● Dataset records:
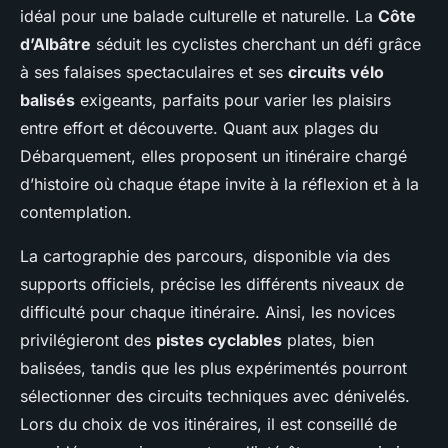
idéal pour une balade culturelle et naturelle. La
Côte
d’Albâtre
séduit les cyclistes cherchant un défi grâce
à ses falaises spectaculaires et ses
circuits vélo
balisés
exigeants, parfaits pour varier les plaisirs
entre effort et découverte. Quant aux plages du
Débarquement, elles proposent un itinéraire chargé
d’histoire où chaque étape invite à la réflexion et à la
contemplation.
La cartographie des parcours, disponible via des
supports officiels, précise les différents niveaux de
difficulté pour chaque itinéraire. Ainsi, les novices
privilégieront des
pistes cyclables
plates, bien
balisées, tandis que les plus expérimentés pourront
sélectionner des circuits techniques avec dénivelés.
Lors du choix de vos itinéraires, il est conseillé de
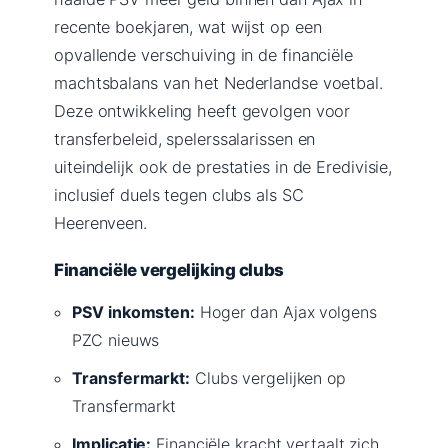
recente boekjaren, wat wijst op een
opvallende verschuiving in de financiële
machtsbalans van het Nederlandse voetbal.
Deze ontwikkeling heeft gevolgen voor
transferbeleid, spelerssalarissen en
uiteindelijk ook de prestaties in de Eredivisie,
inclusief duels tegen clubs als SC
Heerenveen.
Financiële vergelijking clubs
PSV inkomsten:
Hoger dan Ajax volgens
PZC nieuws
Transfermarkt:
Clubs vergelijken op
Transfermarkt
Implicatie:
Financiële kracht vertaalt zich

● Problem to solve: Nothing but the line with "opvallende verschuiving in de financiële" and the lines after it, through the end of the material, should appear in the output, word for word.

● Problem solution:
opvallende verschuiving in de financiële
machtsbalans van het Nederlandse voetbal.
Deze ontwikkeling heeft gevolgen voor
transferbeleid, spelerssalarissen en
uiteindelijk ook de prestaties in de Eredivisie,
inclusief duels tegen clubs als SC
Heerenveen.
Financiële vergelijking clubs
PSV inkomsten:
Hoger dan Ajax volgens
PZC nieuws
Transfermarkt:
Clubs vergelijken op
Transfermarkt
Implicatie:
Financiële kracht vertaalt zich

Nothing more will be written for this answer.